# Classification - Baseline (HMM)

Author: Tiago F. Tavares - 2016

This document contains a demonstration of an audio classification process. It is based on work by George Tzanetakis [1], with adaptations to comprise good practices in MIR and machine learning research [2]. The discussion begins on how to characterize datasets, proceeds to feature calculation, then to classification processes and, last, to the statistical analysis that allows differentiating elements.

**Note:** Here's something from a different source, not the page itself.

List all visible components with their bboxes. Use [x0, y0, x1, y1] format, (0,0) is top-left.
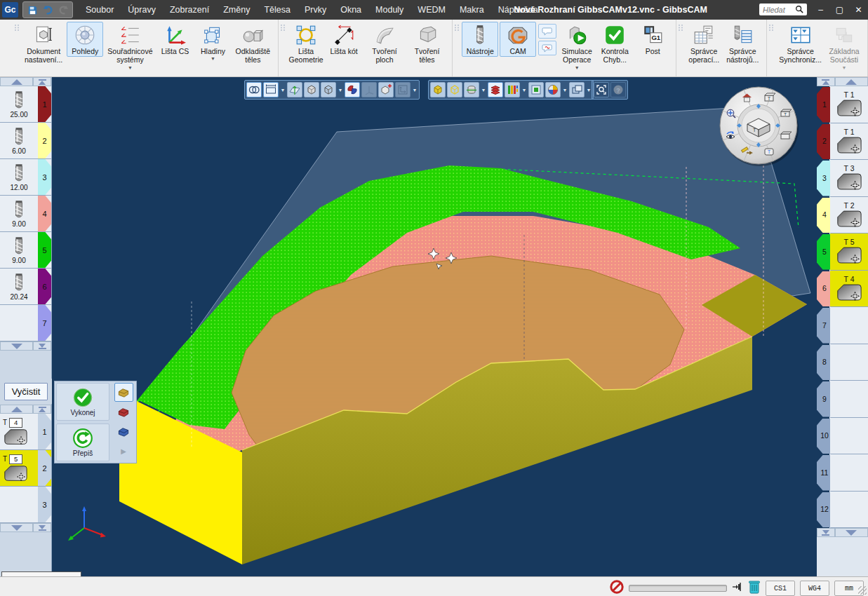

## Dataset characterization

Audio datasets for classification will be specified using the MIREX format. This format involves .wav files (16 bits/sample, unsigned int format) and an ascii index file that relates each audio file to its label, in the format:

    file1 [tab] label1
    file2 [tab] label2

Articles should report the number of samples contained in each class.

In [None]:
%matplotlib inline
from matplotlib import pyplot as plt
import numpy as np
import re

def dataset_characterization(dataset_file, dataset_dir=""):
    dataset = {} # Dictionary index = filename, content = class
    with open(dataset_dir + dataset_file) as f:
        for line in f:
            p = re.split(" |,|\t", line.rstrip('\n').rstrip('\r'))
            dataset[p[0]] = p[1]
    return dataset

def dataset_class_histogram(dataset):
    histogram = {}
    for data in dataset:
        if dataset[data] not in histogram:
            histogram[dataset[data]] = 1
        else:
            histogram[dataset[data]] += 1
    return histogram

dataset_dir = "./fernando_falas/"
dataset_file = "labels.txt"

#dataset_dir = "./dataset_noise_t/noise_50/"
#dataset_file = "label_noise_50.txt"

#dataset_dir = "./datasets/gtzan/"
#dataset_file = "labels.txt"
dataset = dataset_characterization(dataset_file, dataset_dir)
print dataset_class_histogram(dataset)

## Feature extraction

In the feature extraction step audio samples are mapped into a vector space in which dimensions correspond to different features that describe the audio. The main hypothesis behind this system is that perceptually-related sounds are related through spectral low-level features, such that the distance among the vectors that represent the same class is smaller than the distance of vectors representing instances from different classes. Thus, the feature extraction process for each instance is as follows.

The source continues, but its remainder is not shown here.